The 10th Amendment was designed to put the federal government on notice that it did not have unlimited powers. Indeed, the Constitution makes specific, limited, enumerated grants of power to the federal government and this amendment ensures that whatever powers were not specifically granted to a federal government were reserved to the States, and to the people.
Our founding fathers were justly concerned about an all-powerful federal government. They had just waged war to defeat just such a power. They sought to limit our federal government at every turn. In recent years, the federal government has climbed out of its Constitutional box and has become a monster. It claims that the commerce clause of the Constitution makes the 10th Amendment all but meaningless.
That’s just the beginning.
In reality, the government uses the tax code to exercise control over the States, and over YOUR rights. This was a fear expressed in the Federalist Papers. Alexander Hamilton addresses this concern in Federalist #31:
“Revenue is as requisite to the purposes of the local administrations as to those of the Union; and the former are at least of equal importance with the latter to the happiness of the people. It is, therefore, as necessary that the State governments should be able to command the means of supplying their wants, as that the national government should possess the like faculty in respect to the wants of the Union. But an indefinite power of taxation in the latter might, and probably would in time, deprive the former of the means of providing for their own necessities; and would subject them entirely to the mercy of the national legislature.”

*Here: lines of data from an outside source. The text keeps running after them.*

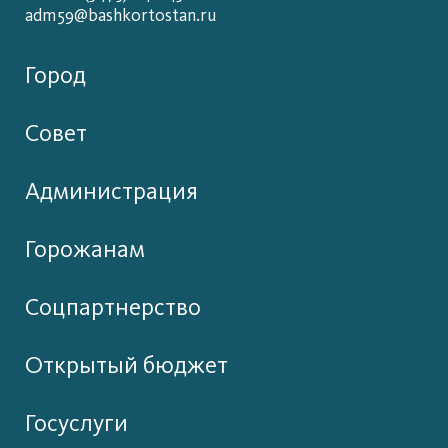
adm59@bashkortostan.ru
Город
Совет
Администрация
Горожанам
Соцпартнерство
Открытый бюджет
Госуслуги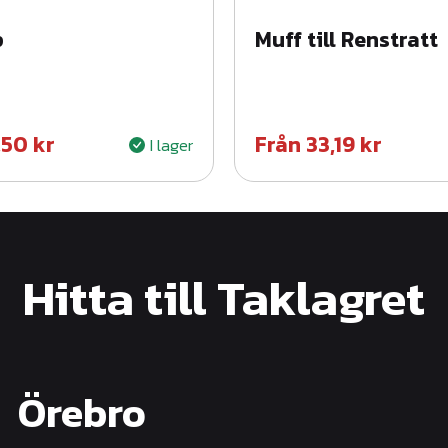
p
Muff till Renstratt
,50
kr
Från
33,19
kr
I lager
Hitta till Taklagret
Örebro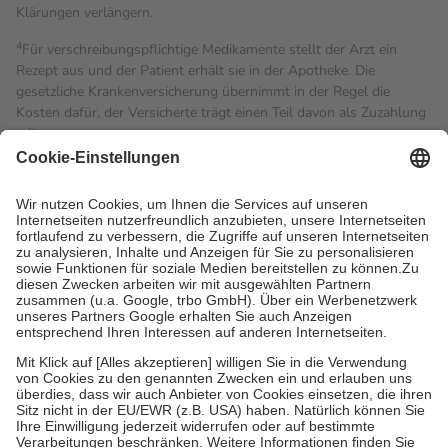
Klärungen verlängern.
4
Für verschreibungspflichtige Medikamente stellt der Arzt ein
Rezept aus und der Patient erhält sie in der Apotheke. Die
gesetzliche Krankenversicherung übernimmt in der Regel die
Kosten dafür, der Versicherte trägt einen Teil davon als Zuzahlung
mit.
Grundsätzlich leisten Mitglieder Zuzahlungen in Höhe von zehn
Prozent des Abgabepreises,
mindestens
jedoch
fünf Euro
und
höchstens zehn Euro.
Es sind jedoch nie mehr als die
tatsächlichen Kosten der Leistung zu entrichten.
Diese Regeln gelten grundsätzlich auch für Online-Apotheken.
Bei Heilmitteln und häuslicher Krankenpflege beträgt die
Zuzahlung zehn Prozent der Kosten sowie zehn Euro je
Verordnung.
Um das Engagement der Versicherten für ihre eigene Gesundheit
zu stärken und die besondere Stellung der Familie zu unterstützen,
fallen
keine Zuzahlungen
an bei:
• Kindern und Jugendlichen bis zum vollendeten 18. Lebensjahr
mit Ausnahme der Fahrkosten
• Untersuchungen zur Vorsorge und Früherkennung, die von der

The federal government has sucked most taxing abilities – and the power that comes with it – from the State governments. It returns to the States a portion of the taxation it collects, with powerful federal strings attached. The result is a federal government dictating its will to the States, and to ‘We the People’.

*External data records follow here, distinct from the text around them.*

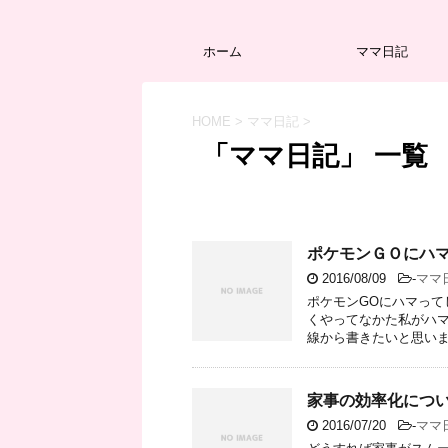
ホーム
ママ日記
HOME
>
ママ日記
>
「ママ日記」 一覧
ポケモンＧＯにハ
2016/08/09
-
ママ
ポケモンGOにハマって
くやってなかた私がハ
線から書きたいと思います
家事の効率化につ
2016/07/20
-
ママ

Our priorities are out of kilter. State and local governments are closer to the people and therefore, easier to redress. Most domestic issues should be handled at the most local level. Congress should get out of the business of education. It should get out of the business of welfare. That’s not to say that government should have no say in these issues. It IS to say that the more local the administration of local issues, the more responsive the government.

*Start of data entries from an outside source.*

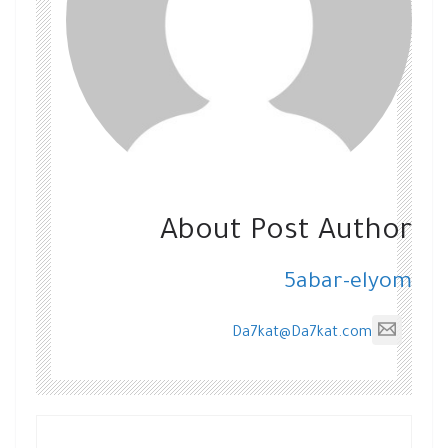
About Post Author
5abar-elyom
Da7kat@Da7kat.com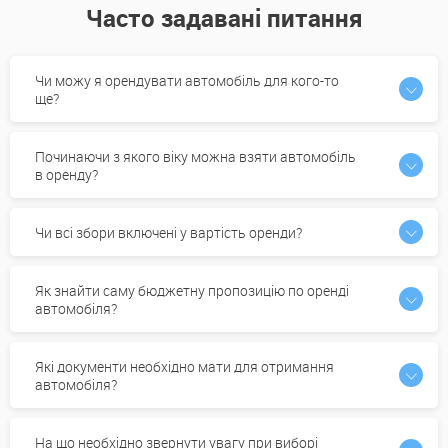
Часто задавані питання
Чи можу я орендувати автомобіль для кого-то
ще?
Починаючи з якого віку можна взяти автомобіль
в оренду?
Чи всі збори включені у вартість оренди?
Як знайти саму бюджетну пропозицію по оренді
автомобіля?
Які документи необхідно мати для отримання
автомобіля?
На що необхідно звернути увагу при виборі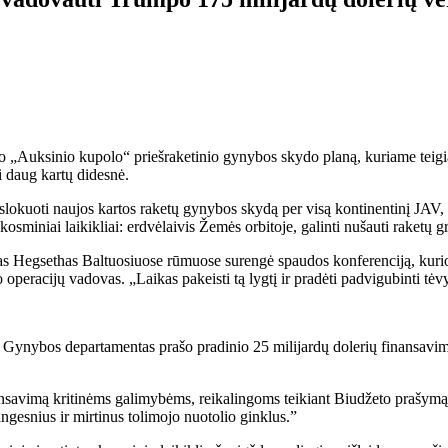
 „Auksinio kupolo“ priešraketinio gynybos skydo planą, kuriame teigiama
ti daug kartų didesnė.
kuoti naujos kartos raketų gynybos skydą per visą kontinentinį JAV, kuris
kosminiai laikikliai: erdvėlaivis Žemės orbitoje, galinti nušauti raketų 
'as Hegsethas Baltuosiuose rūmuose surengė spaudos konferenciją, ku
 operacijų vadovas. „Laikas pakeisti tą lygtį ir pradėti padvigubinti t
 Gynybos departamentas prašo pradinio 25 milijardų dolerių finansavi
ansavimą kritinėms galimybėms, reikalingoms teikiant Biudžeto prašymą
ngesnius ir mirtinus tolimojo nuotolio ginklus.”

Try this experiment. Call your local city councilman’s office and ask to speak to him/her. Do the same with your Congress-critter. Which government official do you think would be easier to reach, in person? That’s no accident. It’s no accident that progressives push to make everything a federal issue. The further removed the government is from you, the less responsive the government is TO you.
It’s time to re-assert the 10th Amendment. It’s time for States to reclaim their autonomy. It’s time to send legislators to Washington that understand that there are CONSTITUTIONAL limits to their power and scope.
It’s time to return to the limited government that made our nation great.
I support federal tax cuts and spending cuts. I support limiting the federal government to its enumerated powers. I support the 10th Amendment. Your local and State governments should have more than a passing say in how you are governed – it’s how the Constitution is set up.
It would be naïve to not operate within the federal power structure, as it exists. For example, I advocate for school vouchers even as I believe that the federal government shouldn’t be in the business of education. So long as it IS, to the tune of billions of dollars, I won’t be shy about attempting to move the operation of education away from federal NEA hands and into local private and individual hands. That’s consistent with an idea of returning power locally.
I pledge to you that, if elected, I will respect the 10th Amendment and the enumerated powers limitations placed on a federal government. I pledge to you that my overriding concern as a federal legislator would be vested in the concept of returning power to as local control as possible.
I want to go to Washington to tell Washington NO. I would be honored to be your NO vote and voice in Washington.